_TASK ITEM_
Begin with the line where "ISSN 1929-0748" appears. Set down that line and the rest of the records below it exactly as given.

[Data excerpts]
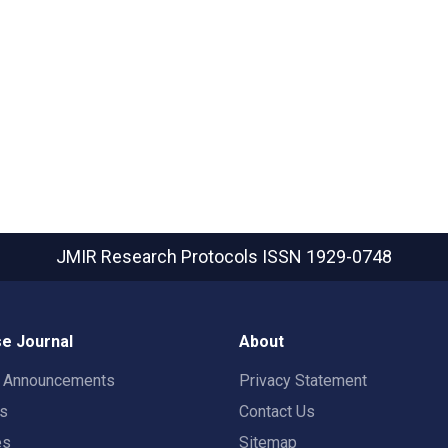
JMIR Research Protocols
ISSN 1929-0748
e Journal
About
t Announcements
Privacy Statement
rs
Contact Us
es
Sitemap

_EXERCISE OUTPUT_
ISSN 1929-0748
e Journal
About
t Announcements
Privacy Statement
rs
Contact Us
es
Sitemap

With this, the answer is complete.